A monastic text from Thérouanne evokes the church of Wirwignes in 1119.
A first church would have existed between the current bell tower and choir. There would remain the basin of the baptismal font and some masonry.
Enlarged, the church has a bell tower. A dated stone 1617 was found, witness of the old bell tower. The church was undoubtedly a fortified church, able to protect the villagers from the troubles of the time the troubles created by the Spaniards and the multiple wars with England.
During the Revolution, the churches were decommissioned and saw other uses. Father Cousin, parish priest of Wirwignes testifies, in 1861: “The church was, like many others, the target of many desecrations. It was devastated, stripped and then saltpetre was made there. »
As soon as the church returned to worship in 1802, its condition is problematic and requires a lot of work.
Father Paul-Amédée Lecoutre was appointed to Wirwignes in1863 and after a Pilgrimage to the Holy Land in 1867, began in 1869 "the realization of the plan of repair, construction and enlargement of the church".
He first enlarged the nave by knocking down its walls and building eight side chapels until 1873. First on the south side before undertaking the construction of the chapels on the north side. He paves them, builds them and decorates the altars and decorates them entirely. It completes the marble paving of the nave which had been done before it.

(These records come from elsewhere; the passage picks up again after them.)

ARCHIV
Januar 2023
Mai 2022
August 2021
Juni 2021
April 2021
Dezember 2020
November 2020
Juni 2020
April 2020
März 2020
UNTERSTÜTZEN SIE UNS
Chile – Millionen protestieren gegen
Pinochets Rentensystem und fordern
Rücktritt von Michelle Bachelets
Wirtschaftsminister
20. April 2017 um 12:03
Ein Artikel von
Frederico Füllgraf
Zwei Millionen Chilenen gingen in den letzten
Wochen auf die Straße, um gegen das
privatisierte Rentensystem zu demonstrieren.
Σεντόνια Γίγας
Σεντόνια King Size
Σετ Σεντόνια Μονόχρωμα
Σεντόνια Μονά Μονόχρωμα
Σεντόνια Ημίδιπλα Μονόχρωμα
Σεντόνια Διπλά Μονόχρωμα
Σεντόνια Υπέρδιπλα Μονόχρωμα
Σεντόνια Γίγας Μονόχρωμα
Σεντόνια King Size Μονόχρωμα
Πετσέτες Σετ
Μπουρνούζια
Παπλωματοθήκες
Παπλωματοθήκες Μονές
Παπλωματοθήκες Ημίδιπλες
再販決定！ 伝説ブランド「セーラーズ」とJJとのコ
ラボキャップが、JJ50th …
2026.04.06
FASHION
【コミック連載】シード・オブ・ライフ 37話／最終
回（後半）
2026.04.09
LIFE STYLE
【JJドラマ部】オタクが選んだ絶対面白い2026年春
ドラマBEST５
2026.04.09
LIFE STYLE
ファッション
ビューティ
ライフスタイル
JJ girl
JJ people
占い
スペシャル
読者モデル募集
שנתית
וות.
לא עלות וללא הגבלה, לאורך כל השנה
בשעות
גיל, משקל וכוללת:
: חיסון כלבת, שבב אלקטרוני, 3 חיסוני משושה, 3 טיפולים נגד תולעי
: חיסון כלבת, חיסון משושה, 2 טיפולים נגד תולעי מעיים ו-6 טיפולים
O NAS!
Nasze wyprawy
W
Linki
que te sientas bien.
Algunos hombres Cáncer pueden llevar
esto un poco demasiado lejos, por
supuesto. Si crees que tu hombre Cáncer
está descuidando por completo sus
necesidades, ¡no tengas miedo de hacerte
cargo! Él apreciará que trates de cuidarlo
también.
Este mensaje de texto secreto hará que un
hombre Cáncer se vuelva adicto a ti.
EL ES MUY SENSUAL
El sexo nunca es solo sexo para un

He then enlarged the choir by moving and extending the communion bench.
In 1874 he raises the nave to the height of the choir and the bell tower with a new frame, then he paints and decorates the walls and the ceiling.
In 1877, on the proposal of the abbot and according to his plans, the municipality called on an architect to rebuild a tower and a bell tower, the work of which was completed in 1880.
Abbé Lecoutre continued the interior work until his death in 1906 : installation of stained glass windows, new way of the Cross, new pulpit in marble, integral marble mosaic paving of the walls, sculpture of the exterior statues of the gables of the chapels, interior statues including those of the triumphal arch, capitals and painting of biblical words.
After its work, all that remains of the old church is the choir and part of the bell tower.
Lucie Caron, a young girl from Wirwignes is healed during a pilgrimage to Lourdes in 1923. One of the chapels of the Virgin was replaced in 1928 by the grotto of Notre-Dame-de-Lourdes.
Numerous consolidation and repair works will continue until 2022.
Two decrees in 1982 register several objects as Historic Monuments and on May 2 2006, the church is listed in full in the supplementary inventory of Historic Monuments.
The church today presents many degradations and a diagnosis was established in 2022 to define the necessary conservation and restoration works.